If you want to clean up the public record, the only practical move is time: passive aggregators typically expire records after months without re-confirmation. Reissuing certs or publishing records that overlap the historical entries can refresh them, but it is rarely worth the effort.

Verify the fix

• Pull the unresolved_samples list from the previous scan's evidence.
• For each entry, run dig +short A <host> @1.1.1.1 (and dig CNAME, dig AAAA). Confirm the deleted ones return nothing and the fixed ones return the right address.
• Re-run the RedScore lookup. The owned_subdomains.resolving / owned_subdomains.count ratio should be at or near 100%.

Common pitfalls

• Confusing passive-only stale with owned stale. The check separates them deliberately. Cleaning up your owned DNS does not remove third-party historical records.
• Re-running too quickly after a fallback warn. Passive enumeration takes time. If you re-scan within minutes, you may hit the same fallback.
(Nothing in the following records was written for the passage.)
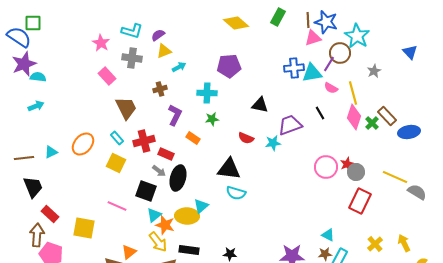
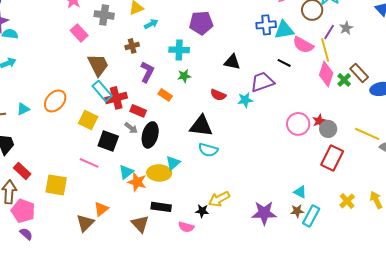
purple line: (329, 64) -> (329, 32), moved
pink semicircle: (331, 88) -> (303, 45), size x1.5
black line: (320, 113) -> (284, 63), moved, turned -32
cyan rectangle: (117, 138) -> (102, 91), moved, size x1.5
black square: (146, 191) -> (108, 141), moved
yellow arrow: (158, 242) -> (219, 199), moved, turned 100

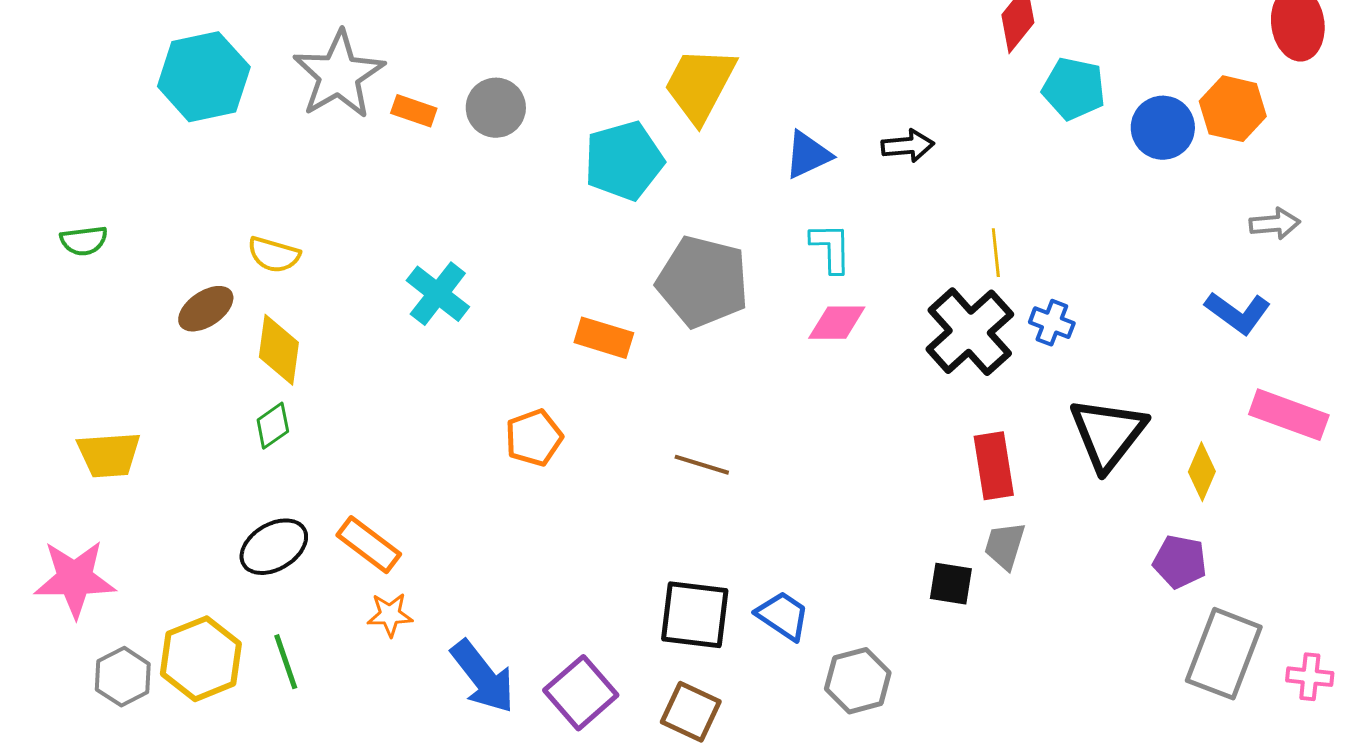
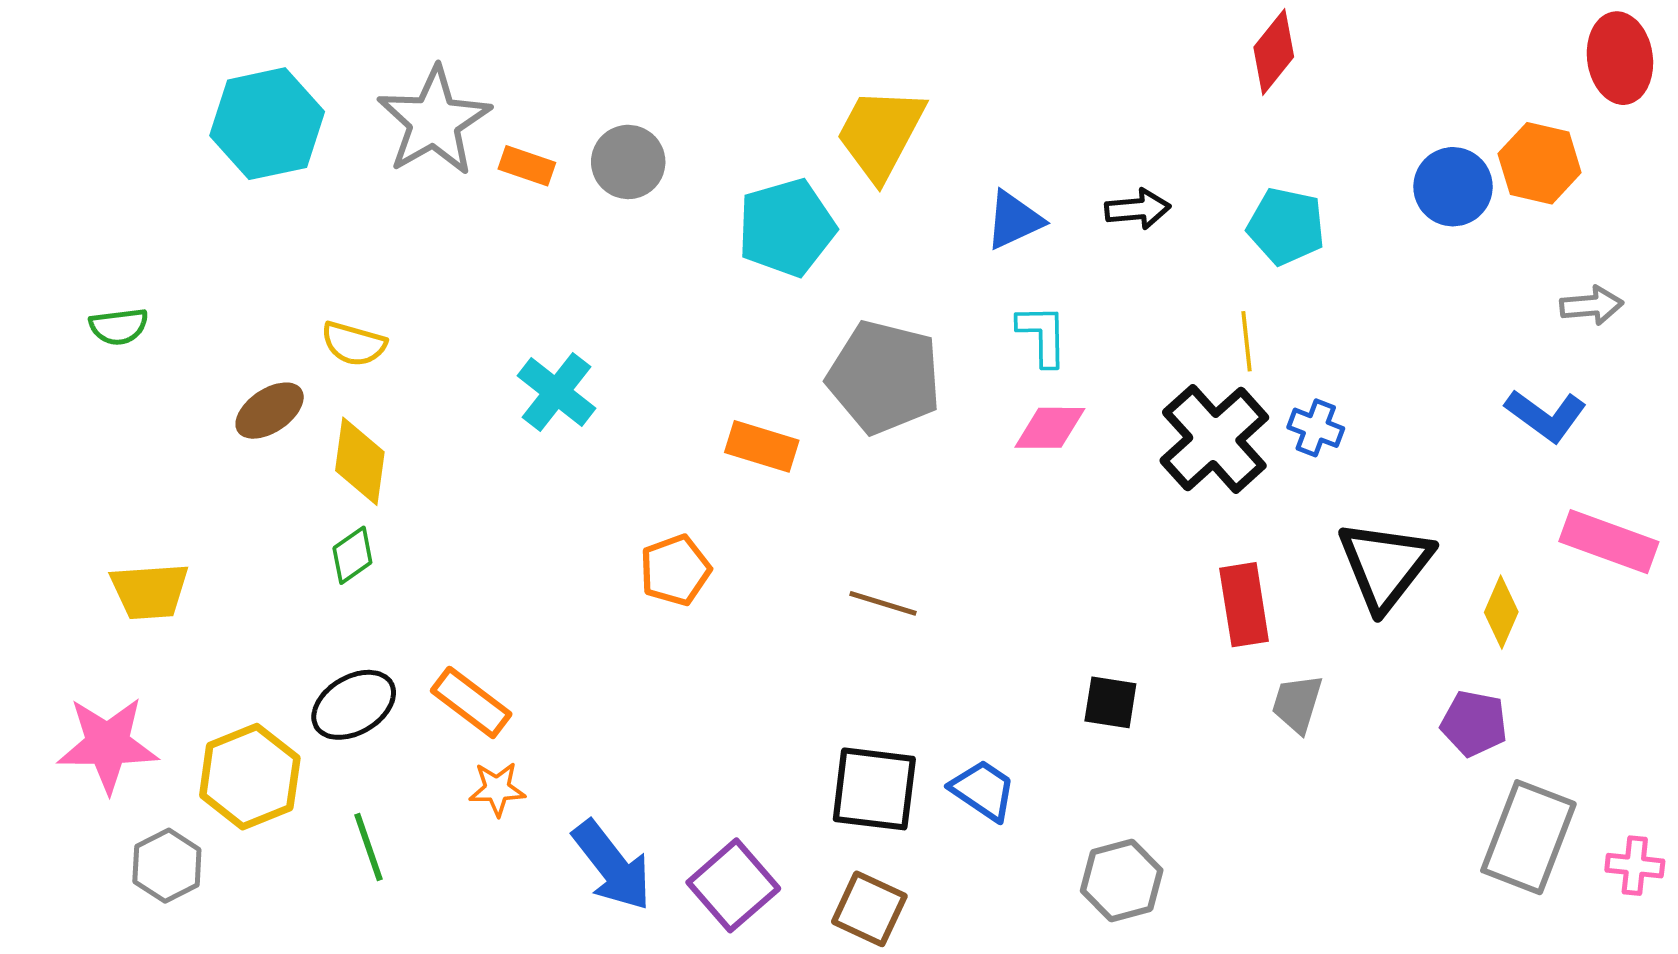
cyan pentagon: (1074, 89) -> (1286, 226), moved
gray trapezoid: (1005, 546) -> (1297, 704), moved
black square: (951, 584) -> (1110, 702), moved
yellow hexagon: (201, 659) -> (250, 777), moved
gray hexagon: (858, 681) -> (1122, 880), moved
Wait an hour or so.
• Treating Pass as "all good." Pass means owned resolution rate at or above 75%, not 100%. Look at owned_subdomains.resolving vs count to find the remaining stale records.
• Removing a record that something still uses. Audit before deleting; hardcoded references, OAuth callbacks, monitoring checks, and email templates can break silently.
• Not investigating stale CNAMEs for takeover risk. Each unresolved CNAME is also a potential subdomain takeover surface. Cross-reference unresolved CNAMEs against the Dangling CNAME Detection findings.